In un angolo della sala ristorante, un pezzo della loro storia, della mia storia e (si licet) anche della storia della gastronomia e della cucina italiana: il primo articolo, è in una pagina ingiallita del Corriere d’Informazione, edizione del pomeriggio del Corriere della Sera, dove Cesare Lanza mi fece inventare la critica gastronomica italiana. La data è del 4 febbraio 1981. Il secondo articolo è in una pagina de La Stampa, esattamente del 5 febbraio 2005. Insomma, un salto all’indietro di 13 anni, un altro addirittura di 37 per una testimonianza, per una conferma, per struggenti ricordi resi attuali dalla stessa bravura, passione, spirito di sacrificio, impegno. Certo, gli anni passano, la fatica si fa sentire, i giorni di chiusura sono aumentati, ma in questa trattoria rimane intatta la nostra felicità gastronomica. Ormai credo sappiate come la pensa chi scrive queste righe: la parola «rivisitazione» mi fa venire angoscia, la parola «destrutturazione» prima mi fa ridere poi piangere e invece certe altre (schiuma, spugna, aria, fumo, polvere, terra, pomata) mi fan venir voglia di scappare dal ristorante appena le leggo (su qualche menu scriteriato di cuochi anche per nulla incompetenti ma vanitosi presuntuosi montati indisponenti, più smargiassi che creativi).
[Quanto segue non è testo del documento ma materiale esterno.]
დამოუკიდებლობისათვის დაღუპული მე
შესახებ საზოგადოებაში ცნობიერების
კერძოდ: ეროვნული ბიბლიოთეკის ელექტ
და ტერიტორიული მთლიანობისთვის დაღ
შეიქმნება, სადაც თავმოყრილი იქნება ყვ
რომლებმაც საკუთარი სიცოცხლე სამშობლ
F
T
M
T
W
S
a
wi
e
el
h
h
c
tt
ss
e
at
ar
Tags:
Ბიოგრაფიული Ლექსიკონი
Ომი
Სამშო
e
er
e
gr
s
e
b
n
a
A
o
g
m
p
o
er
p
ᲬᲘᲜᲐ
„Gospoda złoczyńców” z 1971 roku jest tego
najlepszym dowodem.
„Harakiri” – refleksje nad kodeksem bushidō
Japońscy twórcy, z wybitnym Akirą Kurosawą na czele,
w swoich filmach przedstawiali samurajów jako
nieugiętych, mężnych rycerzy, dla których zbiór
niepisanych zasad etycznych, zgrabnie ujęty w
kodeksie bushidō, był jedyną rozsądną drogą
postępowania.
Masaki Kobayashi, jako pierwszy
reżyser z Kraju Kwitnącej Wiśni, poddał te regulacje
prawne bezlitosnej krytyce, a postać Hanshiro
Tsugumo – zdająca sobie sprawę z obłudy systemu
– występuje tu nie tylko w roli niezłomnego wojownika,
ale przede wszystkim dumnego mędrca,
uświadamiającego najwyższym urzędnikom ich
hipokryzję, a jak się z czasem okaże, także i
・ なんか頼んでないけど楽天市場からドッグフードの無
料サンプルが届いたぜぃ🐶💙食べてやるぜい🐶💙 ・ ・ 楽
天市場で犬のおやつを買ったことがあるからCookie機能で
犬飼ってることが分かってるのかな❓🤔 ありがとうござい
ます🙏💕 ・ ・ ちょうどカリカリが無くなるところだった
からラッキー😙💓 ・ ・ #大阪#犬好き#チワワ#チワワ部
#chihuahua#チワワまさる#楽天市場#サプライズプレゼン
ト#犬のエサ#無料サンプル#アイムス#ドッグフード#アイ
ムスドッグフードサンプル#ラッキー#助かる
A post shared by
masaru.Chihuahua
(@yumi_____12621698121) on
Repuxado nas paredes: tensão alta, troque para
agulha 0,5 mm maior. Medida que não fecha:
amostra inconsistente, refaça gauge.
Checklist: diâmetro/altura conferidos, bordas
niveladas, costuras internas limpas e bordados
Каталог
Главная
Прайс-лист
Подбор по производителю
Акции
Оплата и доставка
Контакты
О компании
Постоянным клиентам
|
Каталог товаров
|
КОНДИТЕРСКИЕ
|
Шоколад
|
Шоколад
State tranquilli quando arriverete nel cuore di questo paesino a metà strada tra Milano e Cremona; state sereni quando sarete entrati nel vestibolo, tra le foto in bianco e nero Anni 30 e l’immagine del caro parente che per decenni ha dato una mano in sala… tutto è rimasto come quando, nel 1963, Gianni Bolzoni prese in mano le redini del locale creato da papà Angelo nel 1923. Passo dopo passo l’ha seguito la moglie Clemy che è ancora oggi pimpante regina dei fornelli legati, per fortuna, a Terra Territorio Tradizione e Talento: polpettine, terrina di fegato grasso, minestra di cotenne e fagioli, crema di patate con lumache, trippa, millefoglie di patate funghi porcini e fegato grasso, i formaggi che gli porta da Caltignaga (Novara) Felicita Fantino, il gelato di crema, l’aerea torta di mandorle…70-80 euro per la felicità.

Trattoria del fulmine. Trescore Cremasco (cr), via Carioni 12 tel. 0373.273103. Chiuso tutto lunedì, domenica e martedì sera (mercoledì su prenotazione). Ultima prova: 10/11/2017. Voto: 16/20.